Though Merkel’s attempted negotiations with Putin were a high-stakes political case, her frustration hints at the difficulties that can arise even in more straightforward business negotiations conducted across cultures. When negotiators are from different countries or regions, their fundamentally different ways of looking at the world in general, and negotiation in particular, can contribute to conflict and stand in the way of agreement.

A better understanding of cultural differences can improve our ability to understand counterparts from other cultures and work with them more effectively, suggest researchers Soroush Aslani, Jimena Ramirez-Marin, Zhaleh Semnani-Azad, Jeanne M. Brett, and Catherine Tinsley.

Three Cultural Prototypes and Approaches to Negotiation

Specifically, theory and research that categorizes the world’s cultures into three prototypes, namely “dignity,” “face,” and “honor” cultures, can illuminate broad cultural differences in the way we approach negotiation, the team writes in a chapter in the Handbook of Research on Negotiation (Edward Elgar, 2013).
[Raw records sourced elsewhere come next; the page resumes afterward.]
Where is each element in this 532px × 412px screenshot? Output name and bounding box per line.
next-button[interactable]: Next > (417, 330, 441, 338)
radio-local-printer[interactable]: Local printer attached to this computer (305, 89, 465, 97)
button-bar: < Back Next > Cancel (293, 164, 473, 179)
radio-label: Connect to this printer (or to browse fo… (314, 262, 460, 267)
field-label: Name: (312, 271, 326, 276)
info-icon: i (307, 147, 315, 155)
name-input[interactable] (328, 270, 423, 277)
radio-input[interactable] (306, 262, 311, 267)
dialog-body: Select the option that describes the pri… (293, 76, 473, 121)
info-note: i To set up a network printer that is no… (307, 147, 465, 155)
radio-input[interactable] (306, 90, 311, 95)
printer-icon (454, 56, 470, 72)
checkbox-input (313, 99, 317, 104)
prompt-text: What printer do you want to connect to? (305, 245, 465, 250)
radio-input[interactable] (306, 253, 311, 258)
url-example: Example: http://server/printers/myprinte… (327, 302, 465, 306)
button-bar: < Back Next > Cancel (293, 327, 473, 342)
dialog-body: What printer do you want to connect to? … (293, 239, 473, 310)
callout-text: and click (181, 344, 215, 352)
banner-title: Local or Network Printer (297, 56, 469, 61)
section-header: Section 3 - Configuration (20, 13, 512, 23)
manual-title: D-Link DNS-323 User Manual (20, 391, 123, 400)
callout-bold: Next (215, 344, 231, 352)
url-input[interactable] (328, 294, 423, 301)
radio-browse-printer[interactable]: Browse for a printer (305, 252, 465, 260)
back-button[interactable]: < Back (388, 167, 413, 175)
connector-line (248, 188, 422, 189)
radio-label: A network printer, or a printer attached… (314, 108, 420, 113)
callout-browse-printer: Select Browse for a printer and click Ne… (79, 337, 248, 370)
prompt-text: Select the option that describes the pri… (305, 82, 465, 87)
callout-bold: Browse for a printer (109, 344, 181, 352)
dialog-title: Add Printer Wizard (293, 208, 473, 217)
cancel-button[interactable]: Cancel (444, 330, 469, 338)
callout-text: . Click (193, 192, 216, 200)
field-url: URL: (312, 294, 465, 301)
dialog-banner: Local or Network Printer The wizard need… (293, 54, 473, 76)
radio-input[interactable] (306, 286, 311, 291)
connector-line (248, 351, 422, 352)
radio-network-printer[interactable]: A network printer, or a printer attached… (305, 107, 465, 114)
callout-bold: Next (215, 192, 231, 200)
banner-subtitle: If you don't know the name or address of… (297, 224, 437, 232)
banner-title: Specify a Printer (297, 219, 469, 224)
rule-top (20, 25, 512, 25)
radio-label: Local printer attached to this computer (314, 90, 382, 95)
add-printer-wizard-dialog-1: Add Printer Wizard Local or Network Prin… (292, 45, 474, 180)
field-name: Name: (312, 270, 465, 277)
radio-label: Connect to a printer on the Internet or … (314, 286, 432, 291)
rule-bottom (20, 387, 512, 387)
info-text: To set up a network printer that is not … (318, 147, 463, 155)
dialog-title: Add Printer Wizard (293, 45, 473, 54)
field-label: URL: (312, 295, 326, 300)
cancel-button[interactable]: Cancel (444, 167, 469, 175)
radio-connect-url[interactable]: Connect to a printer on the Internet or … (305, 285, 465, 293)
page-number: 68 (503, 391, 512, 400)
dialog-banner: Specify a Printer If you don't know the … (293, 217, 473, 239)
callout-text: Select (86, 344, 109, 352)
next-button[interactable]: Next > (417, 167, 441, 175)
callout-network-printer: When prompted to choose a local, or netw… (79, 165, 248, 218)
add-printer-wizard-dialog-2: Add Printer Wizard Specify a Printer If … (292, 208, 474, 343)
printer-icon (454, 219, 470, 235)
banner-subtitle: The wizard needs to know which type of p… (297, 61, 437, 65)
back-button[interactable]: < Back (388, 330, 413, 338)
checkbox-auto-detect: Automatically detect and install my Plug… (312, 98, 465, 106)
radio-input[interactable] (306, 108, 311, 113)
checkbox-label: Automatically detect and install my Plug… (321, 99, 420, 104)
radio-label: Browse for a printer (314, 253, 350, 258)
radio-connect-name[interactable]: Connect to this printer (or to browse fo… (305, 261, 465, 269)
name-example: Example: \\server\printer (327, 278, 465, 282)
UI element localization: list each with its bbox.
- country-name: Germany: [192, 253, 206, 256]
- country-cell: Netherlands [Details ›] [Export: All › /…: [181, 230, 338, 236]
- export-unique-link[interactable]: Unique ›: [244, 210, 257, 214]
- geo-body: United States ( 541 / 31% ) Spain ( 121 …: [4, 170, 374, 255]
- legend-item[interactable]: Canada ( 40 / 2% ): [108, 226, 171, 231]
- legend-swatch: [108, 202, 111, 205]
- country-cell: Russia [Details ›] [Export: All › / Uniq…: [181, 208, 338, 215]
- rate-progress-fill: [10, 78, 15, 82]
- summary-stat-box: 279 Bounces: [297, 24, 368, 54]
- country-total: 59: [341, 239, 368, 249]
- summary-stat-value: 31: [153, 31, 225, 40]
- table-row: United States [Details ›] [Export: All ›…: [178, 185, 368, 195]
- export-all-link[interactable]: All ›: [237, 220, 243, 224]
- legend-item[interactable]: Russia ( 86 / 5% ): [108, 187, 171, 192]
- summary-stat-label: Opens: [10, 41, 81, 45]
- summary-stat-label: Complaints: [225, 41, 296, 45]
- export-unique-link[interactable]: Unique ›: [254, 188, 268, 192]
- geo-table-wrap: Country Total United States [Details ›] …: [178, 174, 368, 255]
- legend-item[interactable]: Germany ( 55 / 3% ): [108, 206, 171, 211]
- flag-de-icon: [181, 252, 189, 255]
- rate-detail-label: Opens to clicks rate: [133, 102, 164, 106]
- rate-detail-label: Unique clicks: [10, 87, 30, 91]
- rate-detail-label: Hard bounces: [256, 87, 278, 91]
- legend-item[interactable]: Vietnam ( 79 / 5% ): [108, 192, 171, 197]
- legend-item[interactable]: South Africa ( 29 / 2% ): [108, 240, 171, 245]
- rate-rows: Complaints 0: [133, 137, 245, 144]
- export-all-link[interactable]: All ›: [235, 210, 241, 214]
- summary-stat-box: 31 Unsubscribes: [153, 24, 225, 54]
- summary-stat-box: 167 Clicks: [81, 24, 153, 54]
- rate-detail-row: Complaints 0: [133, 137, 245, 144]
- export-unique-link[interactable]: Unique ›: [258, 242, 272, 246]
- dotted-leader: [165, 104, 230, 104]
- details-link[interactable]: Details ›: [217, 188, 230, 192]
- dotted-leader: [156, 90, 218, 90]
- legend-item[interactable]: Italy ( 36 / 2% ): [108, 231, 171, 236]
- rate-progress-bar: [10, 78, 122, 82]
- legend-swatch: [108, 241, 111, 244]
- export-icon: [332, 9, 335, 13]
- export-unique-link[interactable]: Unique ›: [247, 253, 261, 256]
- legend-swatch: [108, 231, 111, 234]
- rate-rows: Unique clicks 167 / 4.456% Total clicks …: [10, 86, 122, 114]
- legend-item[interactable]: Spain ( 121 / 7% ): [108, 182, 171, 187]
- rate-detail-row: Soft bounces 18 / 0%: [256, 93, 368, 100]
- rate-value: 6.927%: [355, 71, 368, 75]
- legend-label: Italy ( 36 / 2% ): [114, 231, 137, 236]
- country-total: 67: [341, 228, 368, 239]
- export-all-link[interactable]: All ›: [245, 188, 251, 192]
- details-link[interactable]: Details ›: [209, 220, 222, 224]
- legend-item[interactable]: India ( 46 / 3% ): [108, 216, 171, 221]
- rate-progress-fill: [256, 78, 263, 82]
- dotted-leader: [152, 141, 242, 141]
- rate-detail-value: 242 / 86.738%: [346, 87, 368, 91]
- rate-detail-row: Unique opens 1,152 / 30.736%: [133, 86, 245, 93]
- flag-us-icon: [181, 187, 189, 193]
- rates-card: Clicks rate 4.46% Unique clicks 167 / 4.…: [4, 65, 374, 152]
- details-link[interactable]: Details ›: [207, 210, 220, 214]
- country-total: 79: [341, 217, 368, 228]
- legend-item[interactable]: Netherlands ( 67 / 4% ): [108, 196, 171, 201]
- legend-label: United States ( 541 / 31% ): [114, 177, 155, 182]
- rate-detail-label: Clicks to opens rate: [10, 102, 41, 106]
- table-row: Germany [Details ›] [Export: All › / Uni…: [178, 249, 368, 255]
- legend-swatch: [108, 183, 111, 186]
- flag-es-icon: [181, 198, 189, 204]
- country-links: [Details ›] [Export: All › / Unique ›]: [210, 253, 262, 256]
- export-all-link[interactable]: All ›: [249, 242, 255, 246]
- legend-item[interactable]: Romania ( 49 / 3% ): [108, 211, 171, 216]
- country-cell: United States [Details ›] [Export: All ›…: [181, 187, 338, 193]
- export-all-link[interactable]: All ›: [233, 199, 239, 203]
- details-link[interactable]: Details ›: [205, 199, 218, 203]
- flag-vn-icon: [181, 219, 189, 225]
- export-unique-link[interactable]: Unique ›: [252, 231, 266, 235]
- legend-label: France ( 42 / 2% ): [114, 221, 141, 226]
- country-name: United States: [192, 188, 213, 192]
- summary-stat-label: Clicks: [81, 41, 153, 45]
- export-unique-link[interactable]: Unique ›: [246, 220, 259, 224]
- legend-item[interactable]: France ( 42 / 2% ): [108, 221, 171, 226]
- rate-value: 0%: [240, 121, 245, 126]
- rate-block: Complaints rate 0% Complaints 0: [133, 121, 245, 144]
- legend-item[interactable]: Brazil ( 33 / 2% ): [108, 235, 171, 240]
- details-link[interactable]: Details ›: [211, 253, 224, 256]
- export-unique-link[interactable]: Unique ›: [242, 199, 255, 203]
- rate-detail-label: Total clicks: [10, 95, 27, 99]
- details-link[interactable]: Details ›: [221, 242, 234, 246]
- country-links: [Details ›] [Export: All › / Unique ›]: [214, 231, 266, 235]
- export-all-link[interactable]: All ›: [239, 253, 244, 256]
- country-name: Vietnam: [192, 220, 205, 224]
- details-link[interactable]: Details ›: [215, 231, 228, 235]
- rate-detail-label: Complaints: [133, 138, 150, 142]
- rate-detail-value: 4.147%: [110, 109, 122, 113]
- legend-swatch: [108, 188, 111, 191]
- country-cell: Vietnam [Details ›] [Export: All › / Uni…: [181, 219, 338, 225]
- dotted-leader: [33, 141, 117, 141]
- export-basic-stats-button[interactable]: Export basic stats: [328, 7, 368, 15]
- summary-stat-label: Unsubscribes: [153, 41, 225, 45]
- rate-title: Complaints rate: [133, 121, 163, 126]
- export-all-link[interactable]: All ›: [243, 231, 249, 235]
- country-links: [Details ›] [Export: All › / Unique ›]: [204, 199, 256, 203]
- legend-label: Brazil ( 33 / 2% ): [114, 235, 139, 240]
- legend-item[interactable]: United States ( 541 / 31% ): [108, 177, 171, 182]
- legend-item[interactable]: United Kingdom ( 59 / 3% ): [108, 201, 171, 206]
According to anthropologists, cultural differences often spring from our different histories: the varying geographical, political, and economic conditions in which our ancestors found themselves. In particular, two factors—population density and type of economy—determined whether a region developed a dignity, face, or honor culture. We examine each of these categories in turn and consider how recognizing them might help negotiators reach more satisfying agreements and resolve pressing conflicts.

Three Types of Culture and How They Impact Negotiating Styles

Negotiators from Dignity cultures: Dignity cultures, which include the United States, Canada, and Northern Europe, developed in societies built on agriculture with low population density. The ample availability of farmland turned food production into an individual rather than a collective effort. Consequently, dignity cultures tend to prize independence and free will rather than a reliance on others. In dignity cultures, people strive to manage conflict rationally and directly while avoiding strong emotional reactions, research finds.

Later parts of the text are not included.